A highly controversial proposal to cap the £432m a year budget for criminal legal aid, which is currently available on an unlimited basis to all who qualify, is also to be floated in the paper - the first fundamental shake- up of the civil and criminal schemes for more than 40 years.

In addition, a multi-million pound "special", or fall-back, fund to meet costs in unexpectedly large cases - such as drug or transport disasters - is to be included as part of plans by Lord Mackay, the Lord Chancellor, to impose cash limits on civil legal aid.

The paper - which Whitehall sources have emphasised is "very green" - is expected to argue that there is a "good case" for inviting opinions on whether the legal aid scheme should be extended to representation in all tribunals.

That would mean that cases involving unfair dismissal, sex and race discrimination, benefits, housing and immigration would be brought into the legal aid net after years of campaigning by legal and welfare bodies.

While that initiative is likely to be widely welcomed - although the paper is expected to highlight the risk that tribunals could become too dominated by lawyers - Lord Mackay's suggestion for cash limits on criminal legal aid is bound to spark a wave of protest.

But the Lord Chancellor is understood to be concerned that there is no incentive in the current demand-led scheme for lawyers to keep costs down and make progress on cases. Lord Mackay is said to be particularly concerned about the length of time high-profile multi-million pound criminal cases have taken and the resulting escalation in cost.

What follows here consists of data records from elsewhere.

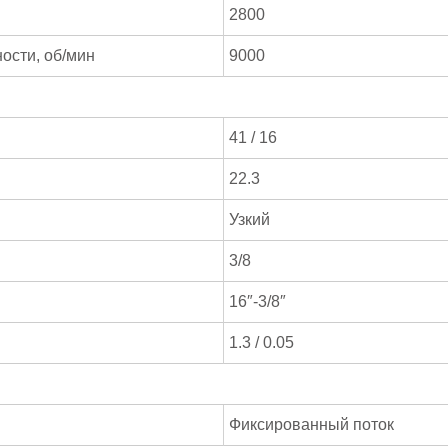
2800
ости, об/мин
9000
41 / 16
22.3
Узкий
3/8
16″-3/8″
1.3 / 0.05
Фиксированный поток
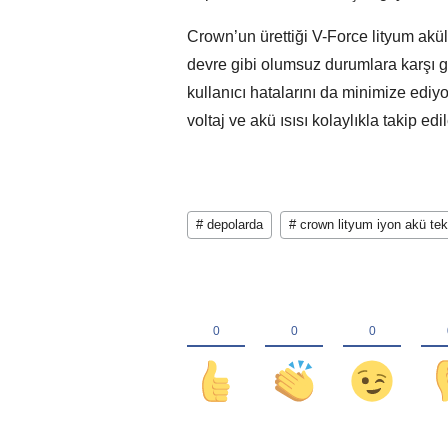
Crown’un ürettiği V-Force lityum aküle
devre gibi olumsuz durumlara karşı g
kullanıcı hatalarını da minimize ediy
voltaj ve akü ısısı kolaylıkla takip edil
# depolarda
# crown lityum iyon akü tek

Lawyers are already coming to terms with the Lord Chancellor's well-trailed plans to impose cash limits on civil legal aid, effectively introducing an "internal market" for legal services controlled by new legal-aid area committees.

Lord Mackay is expected to argue that, taken as a whole, the proposals would help more people with legal problems while the available cash will be better targeted, and to pledge that the current projected expenditure on the two schemes will not be cut back.